Even as I write this, more are plopping down into Kathmandu. It seems every international donor agency with any pretension of power and influence is air dropping consultants to carve out territories for aid. Conflict resolution consultants, mediation and facilitation consultants, arms management consultants, electoral systems consultants, demobilization consultants, rehabilitation consultants, re-integration consultants.
It is easy to recognise them: they travel light and just have a change of clothes and a notebook computer in their hand luggage. The usual suspects are tall and Caucasian mostly, usually male occasionally female. They have a fixed jet-lagged gaze and question marks on their eyebrows. They are brash, supercilious and shallow. They are always in a hurry, accompanied by harried looking fixer who has phoned in advance to fix up the briefing and is always looking at his watch during it to make it to the next one.
They have numerous meetings with a whole host of key informants whose views and information they need to collect for their reports. They work at a dizzying pace, meeting with a party leader at 8.30, a minister at 10.30, a secretary at 11.15, a few civil society activists at 12.30 and another group at 2.30, a knowledgeable scholar at 5.00, a senior Nepali consultant at 6.30. Just time to jot down all the main points before meeting representatives of excluded groups the next day: women, ethnic groups, and Dalits. To save time they are invited to focus group meetings, preferably in nearby villages, and then straight to the airport to catch a jet.
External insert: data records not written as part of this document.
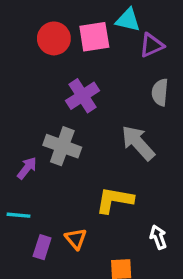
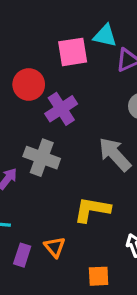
red circle: (54, 38) -> (29, 84), moved

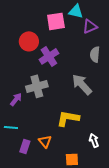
gray cross: (42, 158) -> (37, 86), turned -35

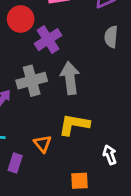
gray arrow: (82, 84) -> (70, 78), moved, turned 35
orange triangle: (45, 141) -> (43, 144), moved

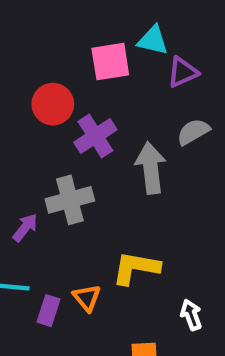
gray semicircle: (111, 37) -> (193, 132), turned 55
gray arrow: (70, 78) -> (151, 168), moved
purple rectangle: (15, 163) -> (49, 311), moved

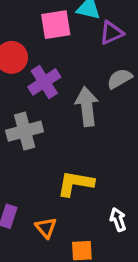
orange triangle: (87, 298) -> (46, 228), moved

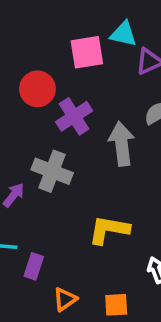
gray cross: (25, 131) -> (52, 171), turned 36
orange triangle: (46, 228) -> (65, 299), moved, turned 35

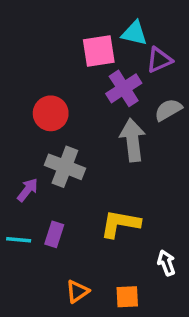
red circle: (37, 89) -> (51, 113), moved
purple cross: (74, 116) -> (124, 88), moved
purple rectangle: (34, 266) -> (54, 234), moved

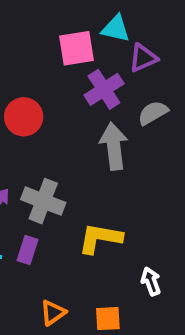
gray cross: (65, 167) -> (43, 201), moved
The Nepal interviews fit neatly into a template from East Timor, Cambodia or Afghanistan. Just change dates, places, names. Add an intro para or two about Nepal in the background section, paraphrased from some other report, add a few sound-bytes for local colour. Presto!
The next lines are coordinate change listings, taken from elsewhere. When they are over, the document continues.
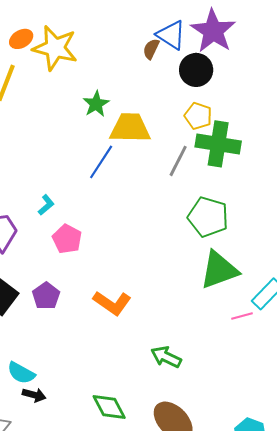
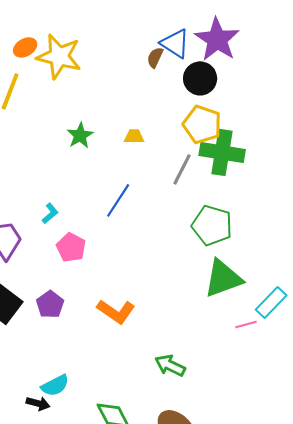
green star: (96, 104) -> (80, 135), moved
yellow pentagon: (198, 116) -> (202, 124), size x1.4
yellow trapezoid: (130, 128) -> (134, 136), size x0.5
blue line: (101, 162) -> (118, 200), moved
cyan semicircle: (21, 373) -> (55, 385), moved, turned -56

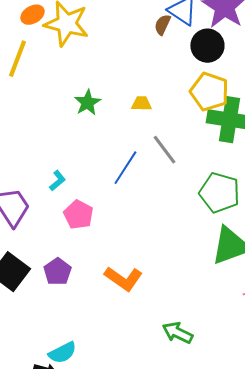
gray line: (182, 169) -> (164, 150), moved, turned -64

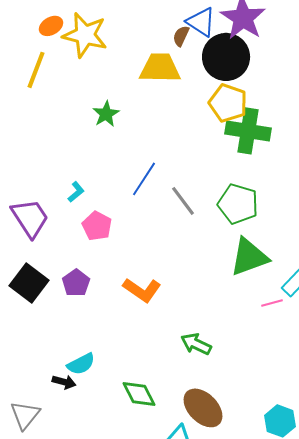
black circle: (207, 46) -> (226, 57), size x1.4
yellow trapezoid: (141, 104) -> (160, 68), moved, size x2.0
gray line: (164, 150) -> (183, 201), moved

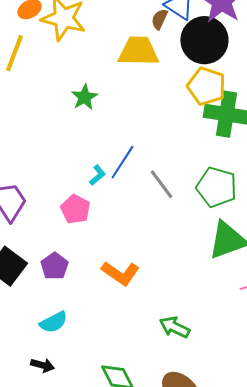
cyan L-shape: (76, 192) -> (97, 175), moved
cyan semicircle: (81, 364) -> (53, 322), moved

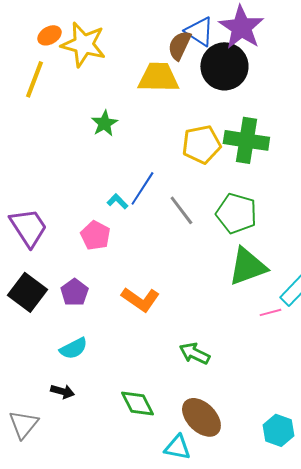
brown semicircle: (159, 19) -> (179, 45), size x1.4
yellow pentagon: (206, 86) -> (201, 144), moved, turned -30
cyan L-shape: (97, 175) -> (117, 201), turned -95

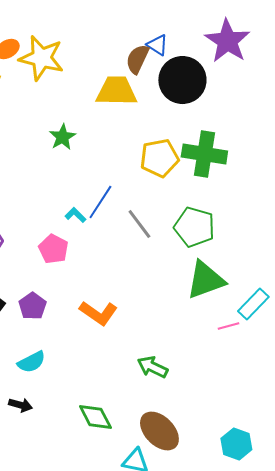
purple star: (241, 27) -> (227, 41), moved
blue triangle: (199, 31) -> (157, 45), size x0.7

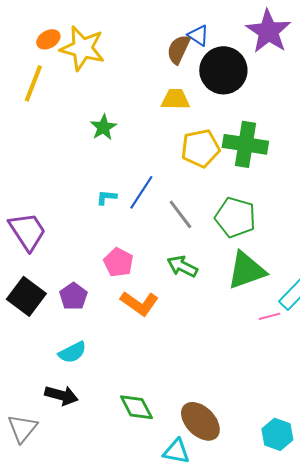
yellow trapezoid: (116, 91) -> (175, 99), moved, size x0.7
cyan L-shape: (75, 215) -> (106, 197), moved, turned -40
pink pentagon: (53, 249) -> (118, 262), moved
green arrow: (152, 367) -> (182, 266), moved
black arrow: (20, 405) -> (61, 395), size x1.4

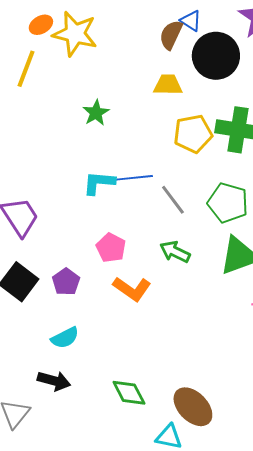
blue line: (141, 192) -> (134, 178), turned 51
cyan L-shape: (106, 197) -> (99, 183), size x1.6

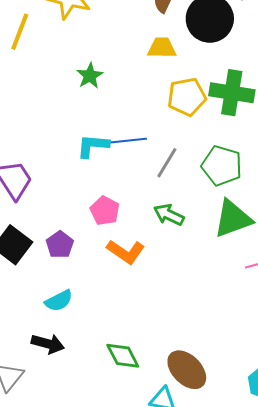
gray line: (173, 200) -> (167, 163), turned 68

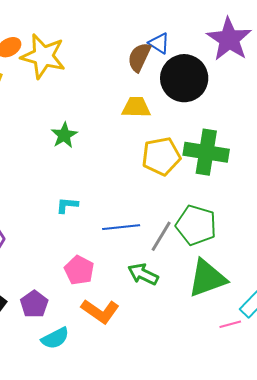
blue line: (128, 141) -> (121, 227), moved
cyan L-shape: (93, 146) -> (67, 205), size x0.7
gray line: (167, 163) -> (161, 236), moved
cyan semicircle: (59, 301) -> (55, 338), moved

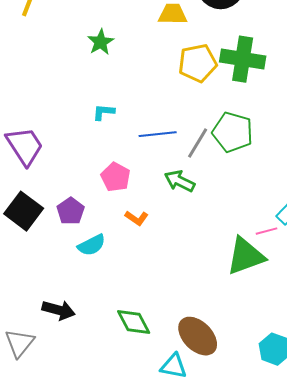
green triangle: (207, 278) -> (246, 256), moved
orange L-shape: (100, 311) -> (137, 218), size x0.6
The reports are all prefaced by a page or two of executive summaries, which are all that the busy donors back at HQ have time for anyway. No one has any time for anything in-depth anymore with all the hot spots around the world. They want neat recommendations. Recommendations that then become the basis, or rather justification, for implementing project that are already decided upon. Failures can always be blamed on inefficiency, corruption, dishonesty, exclusionary practices and stupid natives, never on the consultant.
It can be argued that donor agencies and their consultants are guilty of lack of transparency, poor quality reports and vague recommendations, refusal to take seriously fundamental critiques by Nepali scholars of the projects and reports, false sense of pride based solely on the fact that they are the ones who have the money to dole out.
There is certainly a famine in Nepal, a famine of intelligent, open and modest international consultants and staff in donor agencies. Are they capable or willing to engage in open, theoretical and methodological debates and dialogue with Nepali scholars? The consultants will say that they have no time and the donor agencies will argue that they are here to get a job done, not to think.
We just may need to ask for help from other consultants to figure out what to do with all the reports from these parachute consultants that will gather dust in some shelf somewhere.